Common compliance requirements:
- Data residency: GPU workloads must run in specific geographic regions. Verify that GPU instance types are available in the required regions.
- Audit logging: All GPU resource provisioning, access, and configuration changes must be logged. Use cloud provider audit trails (CloudTrail, Cloud Audit Logs).
- Encryption: Data must be encrypted at rest and in transit. Use cloud-managed encryption keys or customer-managed keys depending on the requirement.

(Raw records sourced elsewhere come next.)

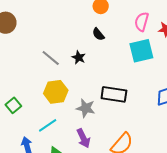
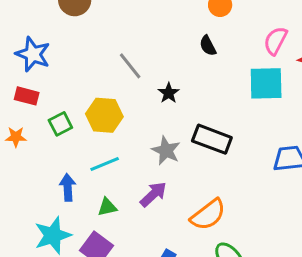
black star: (79, 57) -> (169, 93), moved
yellow hexagon: (56, 92) -> (104, 115), moved
purple arrow: (83, 138) -> (153, 194), turned -120

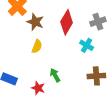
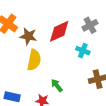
red diamond: (67, 22) -> (59, 31), turned 45
yellow semicircle: (37, 46) -> (34, 60), size x1.5

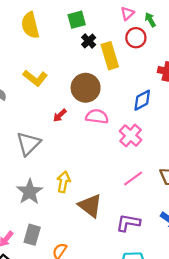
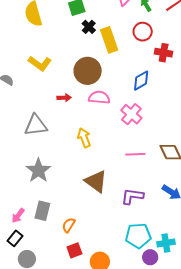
red circle: (136, 38) -> (143, 32), moved
red arrow: (60, 115) -> (64, 98), turned -136
gray triangle: (28, 144) -> (36, 125), turned 40
pink line: (133, 178) -> (135, 154), turned 36
yellow arrow: (63, 182) -> (84, 138), moved, turned -30

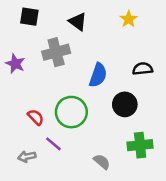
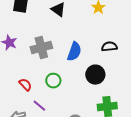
gray cross: (56, 52) -> (41, 48), moved
green circle: (71, 112) -> (53, 81), size x0.6

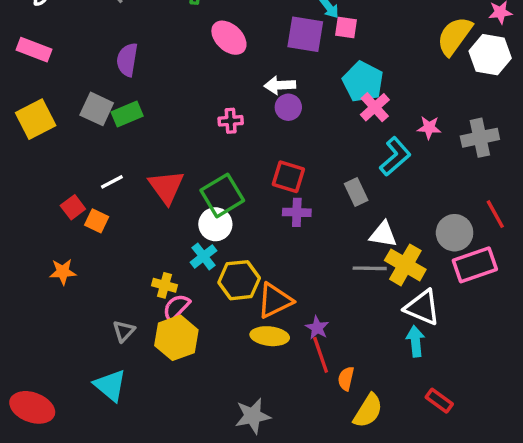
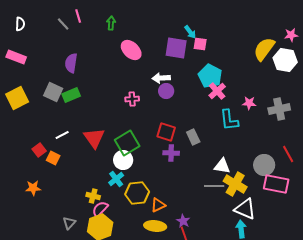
cyan L-shape: (395, 156) -> (229, 120), turned 125
gray rectangle: (356, 192) -> (193, 137), moved
pink rectangle: (475, 265) -> (276, 184), turned 30
orange triangle: (275, 301) -> (158, 205), size x0.7

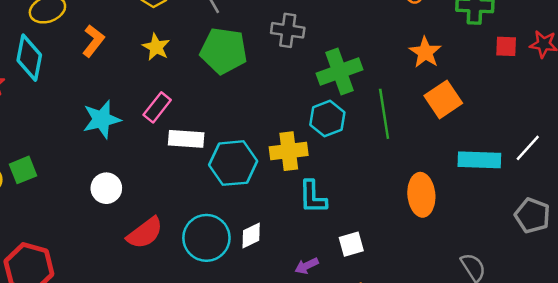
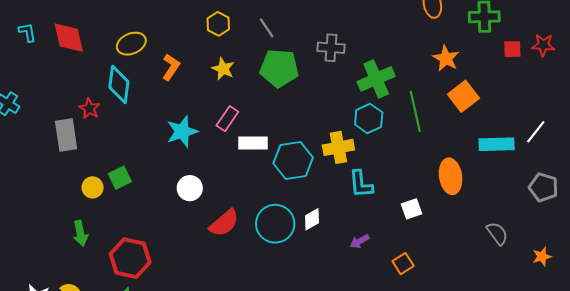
white square: (351, 244) -> (412, 209), moved

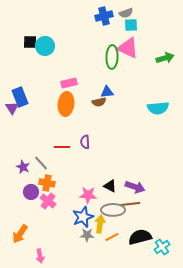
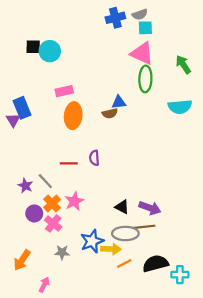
green ellipse: (112, 57) -> (145, 79), moved
green arrow: (165, 58) -> (183, 64), turned -108
pink rectangle: (69, 83) -> (64, 91), moved
cyan semicircle: (158, 108) -> (180, 107), moved
orange cross: (47, 183) -> (52, 203), turned 35
pink star: (88, 195) -> (74, 201), moved, turned -30
yellow arrow: (100, 224) -> (111, 249), turned 84
gray star: (87, 235) -> (62, 252), moved
cyan cross: (162, 247) -> (180, 275), turned 35
pink arrow: (40, 256) -> (44, 285), turned -144

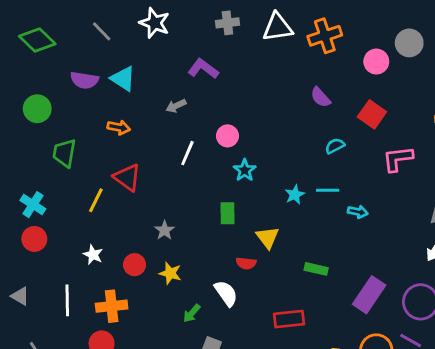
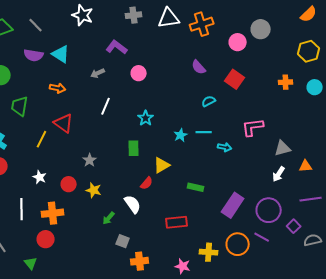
gray line: (102, 31) -> (36, 25), moved
pink circle: (227, 136) -> (139, 73), moved
pink L-shape: (398, 159) -> (253, 127), moved
yellow triangle: (268, 237) -> (162, 165), turned 36
red semicircle: (246, 263) -> (147, 183), turned -56

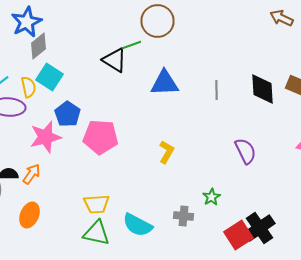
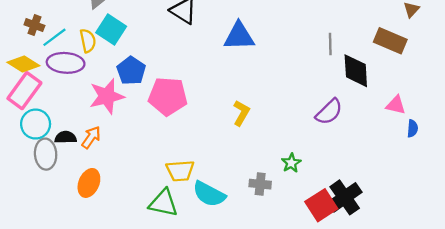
black diamond: (262, 89) -> (356, 71), moved
gray line: (216, 90) -> (330, 44), moved
purple semicircle: (246, 151) -> (329, 112), turned 72
yellow trapezoid: (96, 204) -> (180, 171), moved

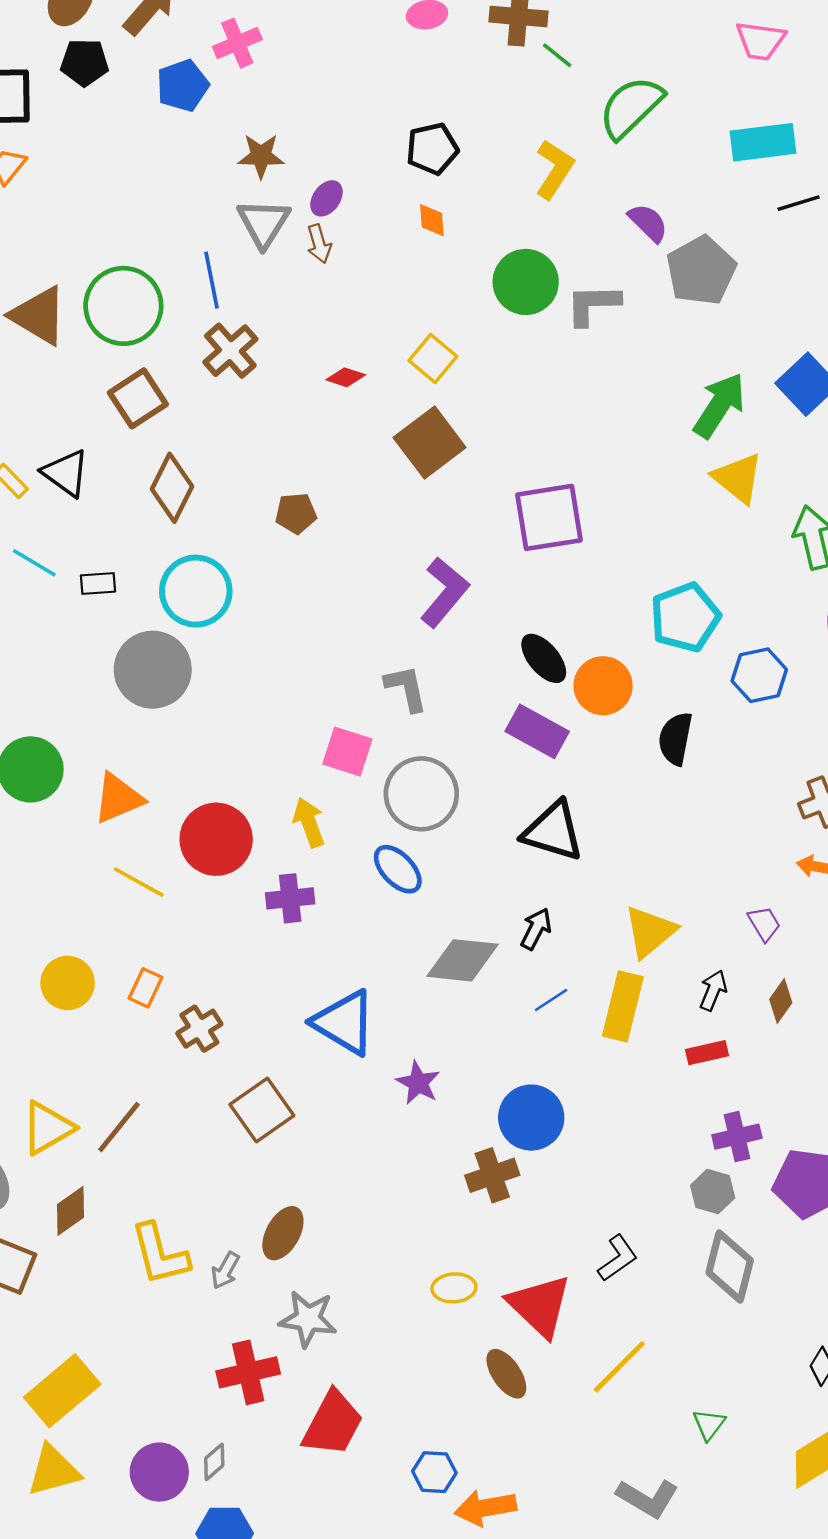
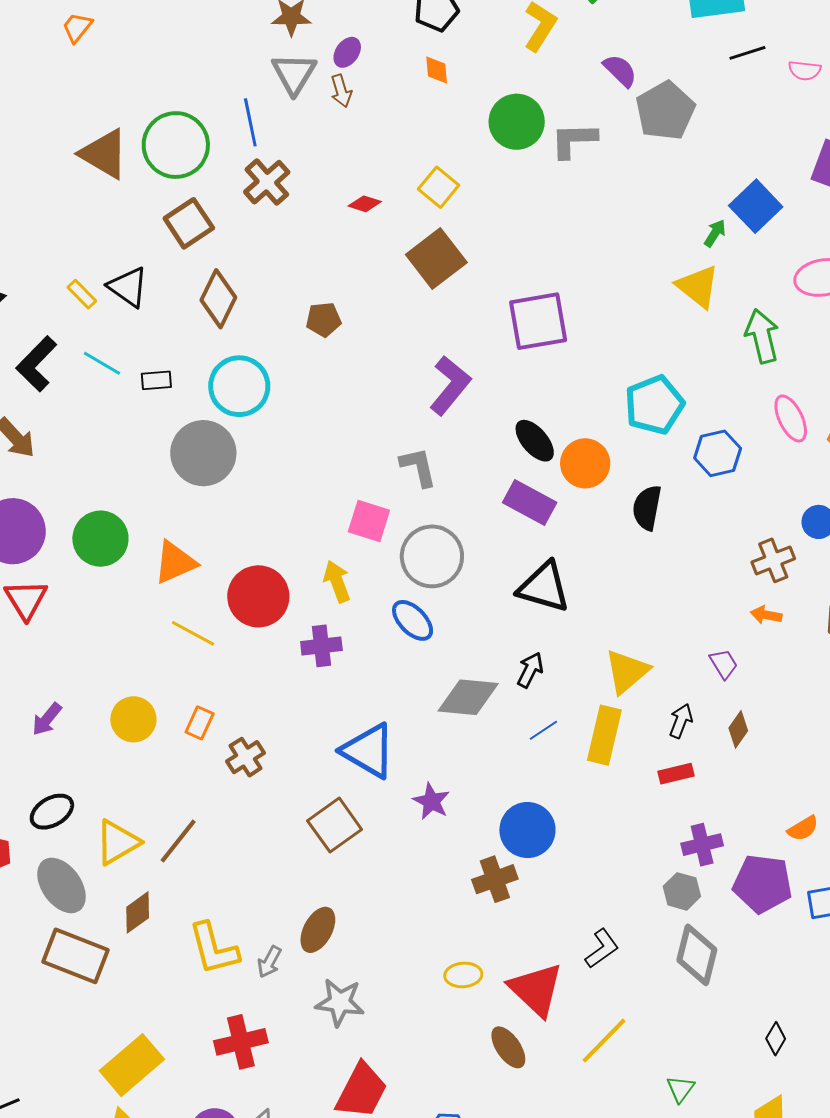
green arrow: (719, 405) -> (715, 233), moved, size x0.5
brown square: (262, 1110) -> (335, 825), moved
red cross: (248, 1372) -> (241, 1042), moved

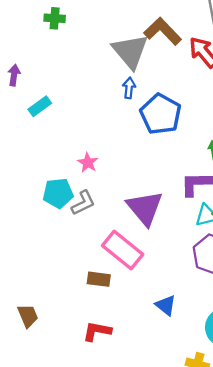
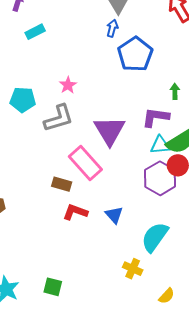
cyan pentagon: (58, 193) -> (23, 100), moved
gray L-shape: (83, 203) -> (59, 118), size x1.4
red L-shape: (97, 331) -> (75, 212), moved

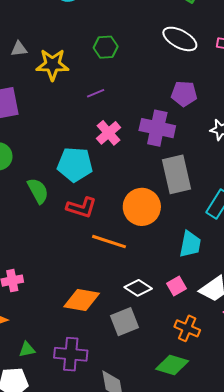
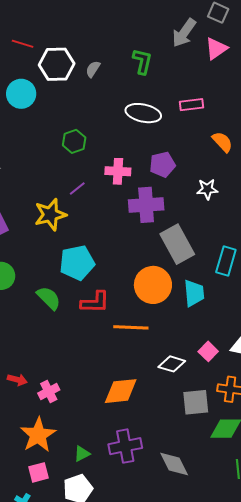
yellow star: (52, 65) -> (50, 215), moved
pink cross: (108, 133) -> (118, 171), moved, turned -30
cyan trapezoid: (190, 244) -> (194, 293), moved
gray square: (125, 322) -> (196, 402), moved, turned 32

- Isolation: Client workloads must be isolated from each other. Use dedicated nodes, network isolation, and separate storage volumes per client.
Your Next Step
Run a GPU utilization audit this week. For every GPU instance your agency is running, record the average GPU utilization, memory utilization, and the workload type (training or inference). Identify every instance with average utilization below 30%. For each underutilized instance, determine whether the workload can be moved to a smaller GPU, consolidated with another workload through GPU sharing, or scheduled on spot instances. Implement the easiest three optimizations. Based on the patterns we see across agencies, this audit will identify at least 30% in GPU cost savings โ savings that go directly to your bottom line. GPU cost optimization is not glamorous work, but it is the kind of operational discipline that turns a breakeven agency into a profitable one.